DATA:
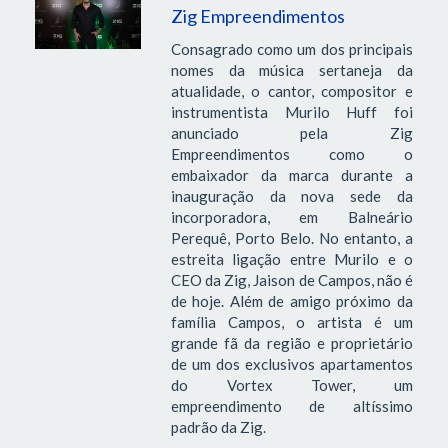
Zig Empreendimentos
Consagrado como um dos principais
nomes da música sertaneja da
atualidade, o cantor, compositor e
instrumentista Murilo Huff foi
anunciado pela Zig
Empreendimentos como o
embaixador da marca durante a
inauguração da nova sede da
incorporadora, em Balneário
Perequê, Porto Belo. No entanto, a
estreita ligação entre Murilo e o
CEO da Zig, Jaison de Campos, não é
de hoje. Além de amigo próximo da
família Campos, o artista é um
grande fã da região e proprietário
de um dos exclusivos apartamentos
do Vortex Tower, um
empreendimento de altíssimo
padrão da Zig.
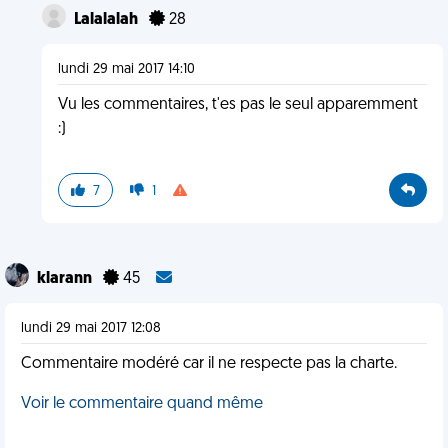
Lalalalah
28
lundi 29 mai 2017 14:10
Vu les commentaires, t'es pas le seul apparemment
:)
7
1
klarann
45
lundi 29 mai 2017 12:08
Commentaire modéré car il ne respecte pas la charte.
Voir le commentaire quand même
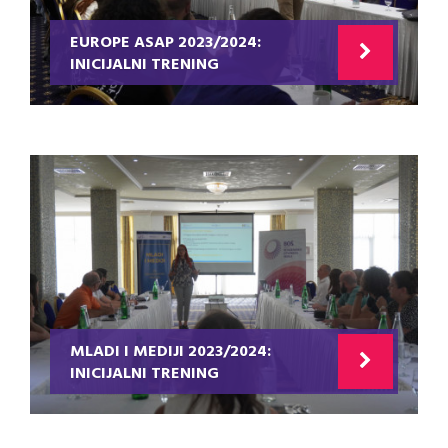
EUROPE ASAP 2023/2024:
INICIJALNI TRENING
MLADI I MEDIJI 2023/2024:
INICIJALNI TRENING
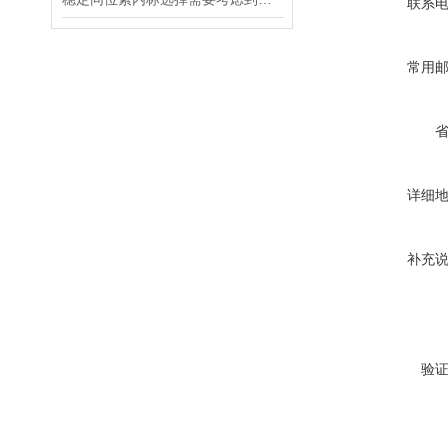
联系
常用
详细
补充
验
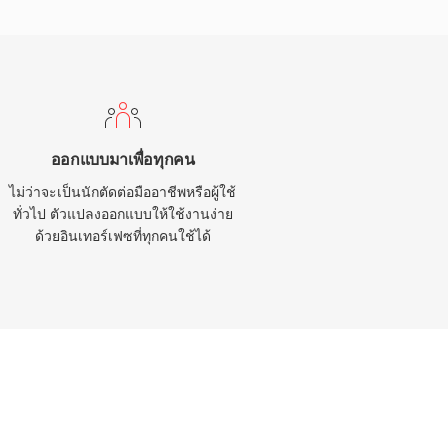
ออกแบบมาเพื่อทุกคน
ไม่ว่าจะเป็นนักตัดต่อมืออาชีพหรือผู้ใช้
ทั่วไป ตัวแปลงออกแบบให้ใช้งานง่าย
ด้วยอินเทอร์เฟซที่ทุกคนใช้ได้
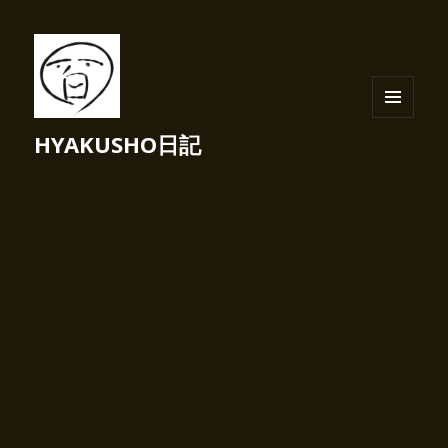
メニュ
HYAKUSHO日記
ーとウ
ィジェ
ット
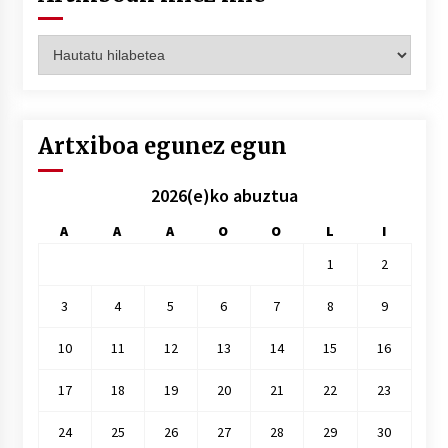
Artxiboak
hilez
hile
Artxiboa egunez egun
2026(e)ko abuztua
A
A
A
O
O
L
I
1
2
3
4
5
6
7
8
9
10
11
12
13
14
15
16
17
18
19
20
21
22
23
24
25
26
27
28
29
30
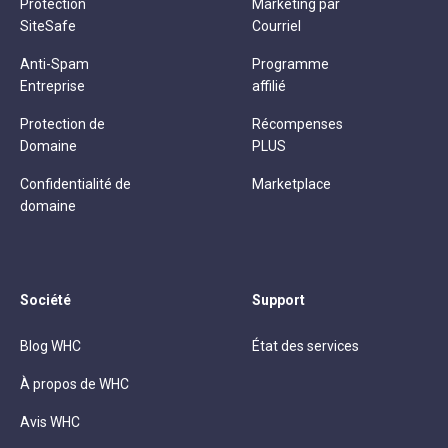
Protection
Marketing par
SiteSafe
Courriel
Anti-Spam
Programme
Entreprise
affilié
Protection de
Récompenses
Domaine
PLUS
Confidentialité de
Marketplace
domaine
Société
Support
Blog WHC
État des services
À propos de WHC
Avis WHC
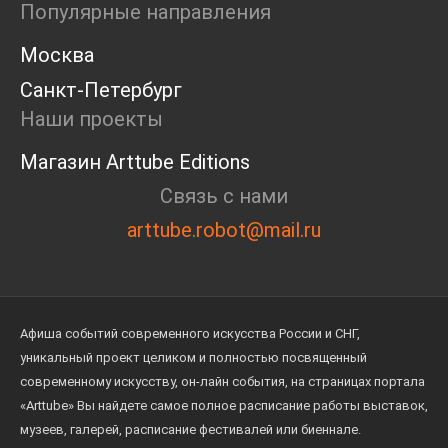
Популярные направления
Москва
Санкт-Петербург
Наши проекты
Магазин Arttube Editions
Связь с нами
arttube.robot@mail.ru
Афиша событий современного искусства России и СНГ,
уникальный проект целиком и полностью посвященный
современному искусству, он-лайн события, на страницах портала
«Arttube» Вы найдете самое полное расписание работы выставок,
музеев, галерей, расписание фестивалей или биеннале.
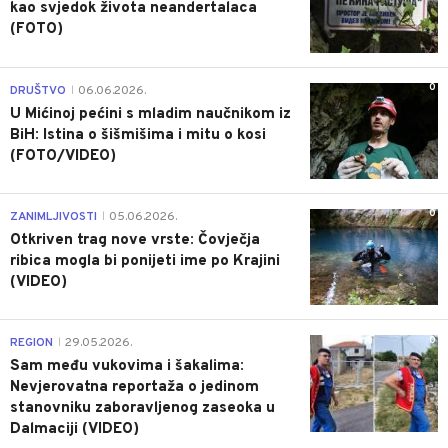
kao svjedok života neandertalaca
(FOTO)
0
DRUŠTVO
06.06.2026.
|
U Mićinoj pećini s mladim naučnikom iz
BiH: Istina o šišmišima i mitu o kosi
(FOTO/VIDEO)
0
ZANIMLJIVOSTI
05.06.2026.
|
Otkriven trag nove vrste: Čovječja
ribica mogla bi ponijeti ime po Krajini
(VIDEO)
0
REGION
29.05.2026.
|
Sam među vukovima i šakalima:
Nevjerovatna reportaža o jedinom
stanovniku zaboravljenog zaseoka u
Dalmaciji (VIDEO)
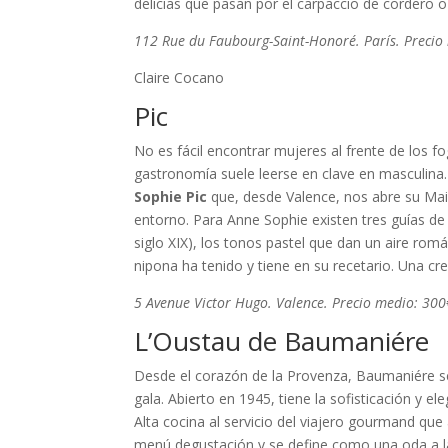
delicias que pasan por el carpaccio de cordero o 
112 Rue du Faubourg-Saint-Honoré. París. Preci
Claire Cocano
Pic
No es fácil encontrar mujeres al frente de los 
gastronomía suele leerse en clave en masculina. 
Sophie Pic
que, desde Valence, nos abre su Mais
entorno. Para Anne Sophie existen tres guías de 
siglo XIX), los tonos pastel que dan un aire rom
nipona ha tenido y tiene en su recetario. Una cre
5 Avenue Victor Hugo. Valence. Precio medio: 30
L’Oustau de Baumaniére
Desde el corazón de la Provenza, Baumaniére se 
gala. Abierto en 1945, tiene la sofisticación y e
Alta cocina al servicio del viajero gourmand que 
menú degustación y se define como una oda a la 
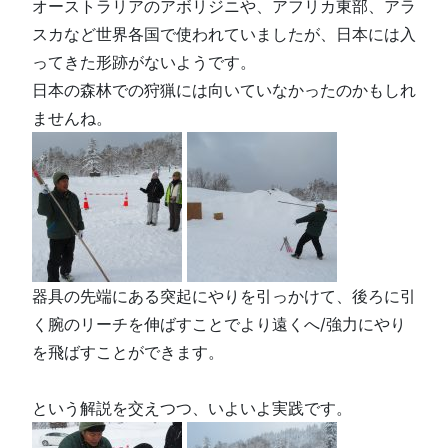
オーストラリアのアボリジニや、アフリカ東部、アラ
スカなど世界各国で使われていましたが、日本には入
ってきた形跡がないようです。
日本の森林での狩猟には向いていなかったのかもしれ
ませんね。
器具の先端にある突起にやりを引っかけて、後ろに引
く腕のリーチを伸ばすことでより遠くへ/強力にやり
を飛ばすことができます。
という解説を交えつつ、いよいよ実践です。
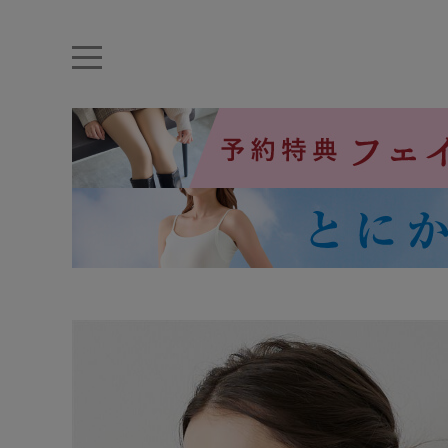
キーワード・品番から探す
ナイトブラ
ノンワイヤー
特盛ブラ
チューブトップ
折り畳
キャミソール
ルームウェア
育乳ブラ
アームカバー
カテゴリから探す
レッグウェア
下着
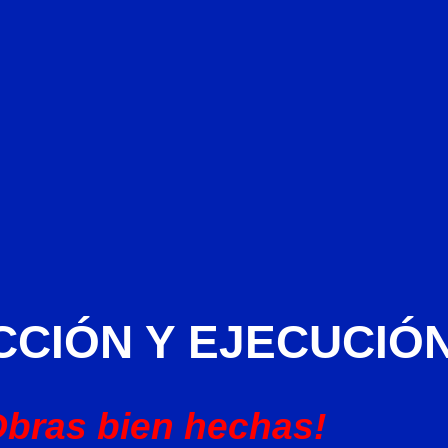
CCIÓN Y EJECUCIÓ
bras bien hechas!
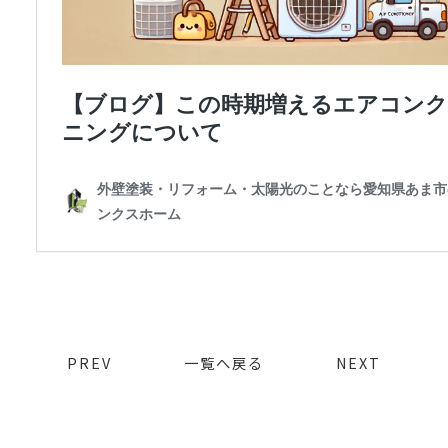
PREV
一覧へ戻る
NEXT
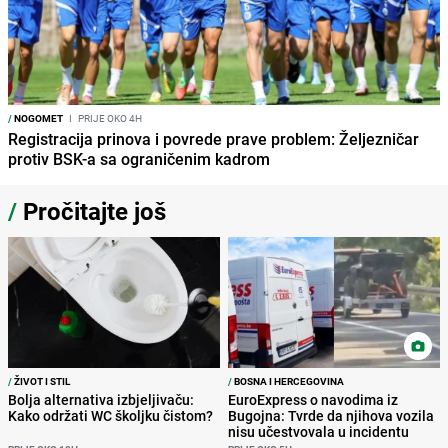
/
NOGOMET
I
PRIJE OKO 4H
Registracija prinova i povrede prave problem: Željezničar
protiv BSK-a sa ograničenim kadrom
/
Pročitajte još
/
ŽIVOT I STIL
/
BOSNA I HERCEGOVINA
Bolja alternativa izbjeljivaču:
EuroExpress o navodima iz
Kako održati WC školjku čistom?
Bugojna: Tvrde da njihova vozila
nisu učestvovala u incidentu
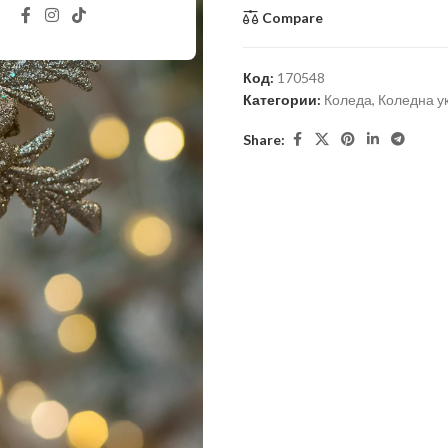
Compare
Код:
170548
Категории:
Коледа
,
Коледна ук
Share:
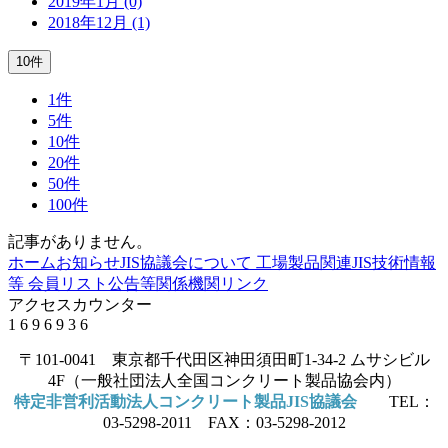
2019年1月 (0)
2018年12月 (1)
10件
1件
5件
10件
20件
50件
100件
記事がありません。
ホーム
お知らせ
JIS協議会について
工場製品関連JIS
技術情報
等
会員リスト
公告等
関係機関リンク
アクセスカウンター
1
6
9
6
9
3
6
〒101-0041 東京都千代田区神田須田町1-34-2 ムサシビル
4F（一般社団法人全国コンクリート製品協会内）
特定非営利活動法人コンクリート製品JIS協議会
TEL：
03-5298-2011 FAX：03-5298-2012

TASK OBJECTIVE:
From the records above, copy each line in which the string "Sophie" occurs.

FINAL ANSWER:
Sophie Pic
entorno. Para Anne Sophie existen tres guías de 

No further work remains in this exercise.